ArrayFire Interoperability with oneAPI, Libraries, and OpenCL

Taking Advantage of oneAPI to Avoid Code Rewrites

oneAPI greatly simplifies development on heterogeneous accelerators. With a code once, run anywhere approach, the APIs offer a powerful way to develop code. ArrayFire is a GPU library that already offers a vast collection of useful functions for many computational domains. It shares the philosophy oneAPI brings to the software development world. In this article, we’ll be exploring how to integrate the oneAPI Deep Neural Network (oneDNN) library and the SYCL-based Data Parallel C++ (DPC++) programming language into existing codebases. Our goal is to allow the programmer to take advantage of oneAPI to avoid the code rewriting often required when migrating to a new programming model.

Interoperability with SYCL

oneAPI is the combination of DPC++ and libraries to simplify cross-architecture parallel programming.
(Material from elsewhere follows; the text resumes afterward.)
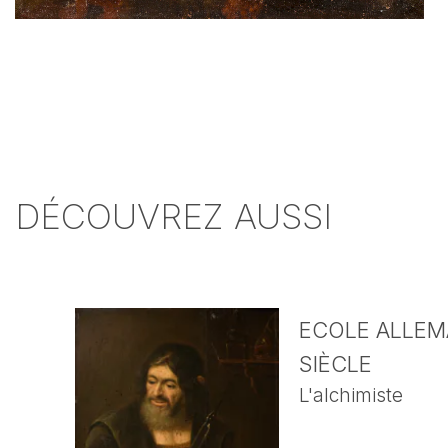
DÉCOUVREZ AUSSI
ECOLE ALLEMA
SIÈCLE
L'alchimiste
The libraries are tightly integrated with the DPC++ language. They both provide a variety of methods for interoperability with the underlying OpenCL implementation. The base language provides three main methods of interoperability with OpenCL that cover most use-cases (Figure 1). The flow of interoperability functions can be from existing code to SYCL or vice versa, specifically:

  1. Using existing OpenCL kernels within DPC++ code by creating a kernel object from the kernel string
  2. Extracting OpenCL objects from existing SYCL objects
  3. Creating SYCL objects from existing OpenCL objects

Figure 1. SYCL interoperability with OpenCL

Let’s consider how the existing ArrayFire codebase could be integrated with these interoperability options. In the first case, we could directly reuse the raw ArrayFire kernels (Figure 1, left):

queue q{gpu_selector()};    // Create command queue targeting GPU
program p(q.get_context()); // Create program from the same context as q

// Compile OpenCL vecAdd kernel, which is expressed as a C++ Raw String as indicated by R”
p.build_with_source(R"( __kernel void existingArrayFireVecAdd(__global int *a, __global int *b, __global int *c)
                       {
                                int i = get_global_id(0);
                                c[i] = a[i] + b[i];
                       } )");
// buffers here ...
q.submit([&](handler& h) {
        // accessors here...
        // Set buffers as arguments to the kernel
        h.set_args(A, B, C);
        // Launch vecAdd kernel from the p program object across N elements.
        h.parallel_for(range<1> (N), p.get_kernel("vecAdd"));
});

In reality, ArrayFire kernels rely on more complicated data structures than simple buffers so reusing kernels in this manner isn’t as trivial as copy-pasting the CL string. We’ll need to handle the data exchange using one of the other two methods.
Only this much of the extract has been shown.